● Page-level text extractions
================================

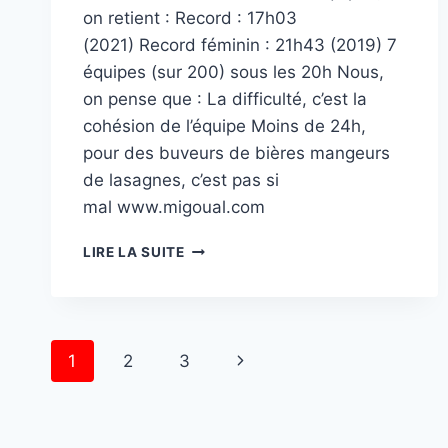
on retient : Record : 17h03
(2021) Record féminin : 21h43 (2019) 7
équipes (sur 200) sous les 20h Nous,
on pense que : La difficulté, c’est la
cohésion de l’équipe Moins de 24h,
pour des buveurs de bières mangeurs
de lasagnes, c’est pas si
mal www.migoual.com
PAS
LIRE LA SUITE
DE
CLASSEMENT…
MAIS
DES
Page
CHRONOS
1
2
3
navigation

================================

● EXERCISE OBJECTIVE
Your answer must be the records above, word for word, with no pictures.

● TASK OUTPUT
on retient : Record : 17h03
(2021) Record féminin : 21h43 (2019) 7
équipes (sur 200) sous les 20h Nous,
on pense que : La difficulté, c’est la
cohésion de l’équipe Moins de 24h,
pour des buveurs de bières mangeurs
de lasagnes, c’est pas si
mal www.migoual.com
PAS
LIRE LA SUITE
DE
CLASSEMENT…
MAIS
DES
Page
CHRONOS
1
2
3
navigation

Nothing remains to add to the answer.